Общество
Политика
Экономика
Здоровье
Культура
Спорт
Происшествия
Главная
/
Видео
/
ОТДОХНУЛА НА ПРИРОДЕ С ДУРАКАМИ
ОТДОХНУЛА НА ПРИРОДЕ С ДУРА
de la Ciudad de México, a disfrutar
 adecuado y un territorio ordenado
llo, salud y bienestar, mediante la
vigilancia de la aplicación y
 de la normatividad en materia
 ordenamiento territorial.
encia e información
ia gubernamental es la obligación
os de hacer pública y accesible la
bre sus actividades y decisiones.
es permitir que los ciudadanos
...
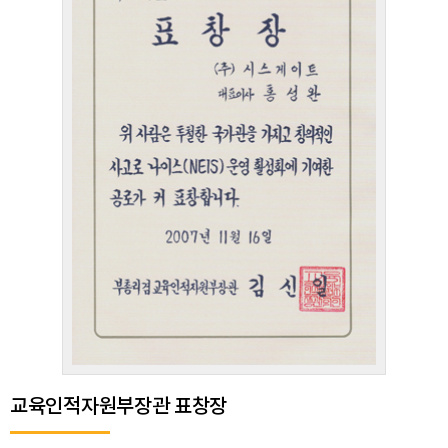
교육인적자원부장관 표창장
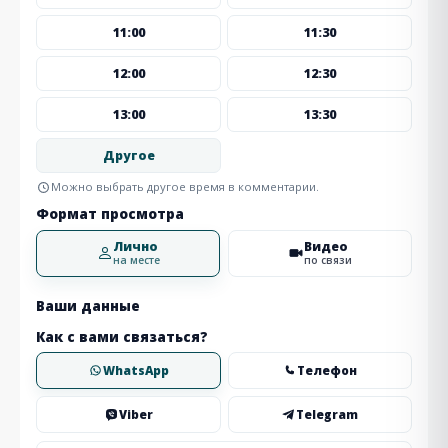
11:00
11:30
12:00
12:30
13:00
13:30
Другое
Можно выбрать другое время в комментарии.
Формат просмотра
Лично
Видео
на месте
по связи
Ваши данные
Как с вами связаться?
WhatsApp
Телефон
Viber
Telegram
* * *
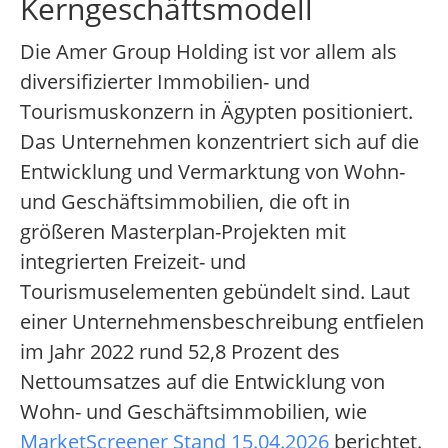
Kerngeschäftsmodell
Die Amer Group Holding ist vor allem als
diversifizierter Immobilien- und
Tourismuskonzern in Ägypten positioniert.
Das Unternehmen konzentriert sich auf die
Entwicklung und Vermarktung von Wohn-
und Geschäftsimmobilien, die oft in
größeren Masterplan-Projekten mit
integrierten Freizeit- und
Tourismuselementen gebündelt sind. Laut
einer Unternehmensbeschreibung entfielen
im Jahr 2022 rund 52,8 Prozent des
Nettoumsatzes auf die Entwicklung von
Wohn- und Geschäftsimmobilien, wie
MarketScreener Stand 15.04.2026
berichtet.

▶ _DIRECTIONS_: Please give again the lines above between the line holding "Die Amer Group Holding ist vor allem als" and the line holding "und Geschäftsimmobilien, die oft in", inclusive, exactly as they are and with nothing added.

▶ _THE ANSWER_:
Die Amer Group Holding ist vor allem als
diversifizierter Immobilien- und
Tourismuskonzern in Ägypten positioniert.
Das Unternehmen konzentriert sich auf die
Entwicklung und Vermarktung von Wohn-
und Geschäftsimmobilien, die oft in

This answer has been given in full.